Oracle VM 3.1 Disaster Recovery (HA)

On this scenario we will talk about how to implement HA (High Availability) for OVM 3.1 between a Primary Site (Production) and a Secondary Site (DR) located at 800 km away. On this post we will only talk about the storage replication part and how to make it work when a failover is required (I will not cover the Database replication side (Using Data Guard).

Please note that the Oracle VM Manager should be installed on both sites with the same UUID using the “./runInstaller.sh –uuid <uuid>” command. The UUID for the Oracle VM manager could be found in the configuration file of the OVM manager.

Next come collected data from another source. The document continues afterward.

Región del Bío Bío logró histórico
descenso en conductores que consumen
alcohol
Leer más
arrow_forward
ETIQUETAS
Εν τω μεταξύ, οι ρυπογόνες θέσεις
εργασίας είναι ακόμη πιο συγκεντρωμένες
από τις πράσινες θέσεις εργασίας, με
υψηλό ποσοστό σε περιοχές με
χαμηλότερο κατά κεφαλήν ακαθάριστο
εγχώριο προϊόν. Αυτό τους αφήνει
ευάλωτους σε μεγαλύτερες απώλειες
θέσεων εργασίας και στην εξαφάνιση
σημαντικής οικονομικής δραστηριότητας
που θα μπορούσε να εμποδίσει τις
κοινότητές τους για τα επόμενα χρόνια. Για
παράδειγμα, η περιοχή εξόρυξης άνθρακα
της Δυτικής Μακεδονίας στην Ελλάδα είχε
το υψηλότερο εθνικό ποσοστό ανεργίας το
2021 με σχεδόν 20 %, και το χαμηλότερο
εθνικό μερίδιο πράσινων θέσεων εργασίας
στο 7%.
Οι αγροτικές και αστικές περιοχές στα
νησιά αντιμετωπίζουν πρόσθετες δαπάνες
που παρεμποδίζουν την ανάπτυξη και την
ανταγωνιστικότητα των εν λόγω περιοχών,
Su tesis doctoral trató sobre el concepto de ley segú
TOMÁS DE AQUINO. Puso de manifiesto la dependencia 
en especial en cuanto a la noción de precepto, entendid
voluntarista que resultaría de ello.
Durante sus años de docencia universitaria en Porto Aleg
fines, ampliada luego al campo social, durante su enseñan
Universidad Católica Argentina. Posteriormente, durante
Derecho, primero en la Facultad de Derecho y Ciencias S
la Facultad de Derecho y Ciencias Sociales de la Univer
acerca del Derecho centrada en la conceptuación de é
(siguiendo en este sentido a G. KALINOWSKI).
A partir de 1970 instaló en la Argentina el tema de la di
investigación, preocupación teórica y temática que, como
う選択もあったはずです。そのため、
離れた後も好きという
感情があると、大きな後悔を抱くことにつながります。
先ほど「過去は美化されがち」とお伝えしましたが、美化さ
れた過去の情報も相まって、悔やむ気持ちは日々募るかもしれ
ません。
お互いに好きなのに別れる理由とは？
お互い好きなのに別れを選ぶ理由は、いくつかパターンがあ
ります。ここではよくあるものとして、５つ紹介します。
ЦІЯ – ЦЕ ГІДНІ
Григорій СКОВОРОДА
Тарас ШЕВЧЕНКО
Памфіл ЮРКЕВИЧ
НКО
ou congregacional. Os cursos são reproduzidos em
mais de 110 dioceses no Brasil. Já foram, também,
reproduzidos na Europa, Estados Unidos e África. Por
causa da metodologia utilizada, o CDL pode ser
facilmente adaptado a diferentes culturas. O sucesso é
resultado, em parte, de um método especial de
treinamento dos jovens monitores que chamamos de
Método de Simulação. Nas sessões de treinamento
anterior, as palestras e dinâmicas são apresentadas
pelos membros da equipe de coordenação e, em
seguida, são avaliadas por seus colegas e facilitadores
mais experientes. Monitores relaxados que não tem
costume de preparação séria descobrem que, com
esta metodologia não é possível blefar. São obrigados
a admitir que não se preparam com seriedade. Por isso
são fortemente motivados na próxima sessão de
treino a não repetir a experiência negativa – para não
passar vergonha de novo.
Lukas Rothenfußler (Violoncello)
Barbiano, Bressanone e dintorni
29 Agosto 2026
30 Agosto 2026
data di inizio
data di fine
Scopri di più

$ cat /u01/app/oracle/ovm-manager-3/.config | grep -i uuid

The Preparation

1) Identify the source LUN in the production OVM Manager we want to HUR to the DR site. (360060e8005449c000000449c00004606)

2) Present the LUN to the DR site.

Also specify the HUR source LUN (360060e8005449c000000449c00004606) and HUR target LUN (You will get the LUN ID from the SAN Engineers when they present the LUN to the DR site).

Ask the San Engineers to activate the HUR process.

The Failover

In the event of a primary site failure, DR procedures will be kicked off as shown below.

1) Production site is down, the storage replication synchronization between the production site and the DR site would have to be stopped.

2) Since these are block devices, there will be an OCFS2 filesystem on the devices. You will not be able to present the replicated repositories to the OVM servers at the DR site because of the cluster ID tamped into the repositories. This will cause mounting of the OCFS2 filesystems at the DR site to fail.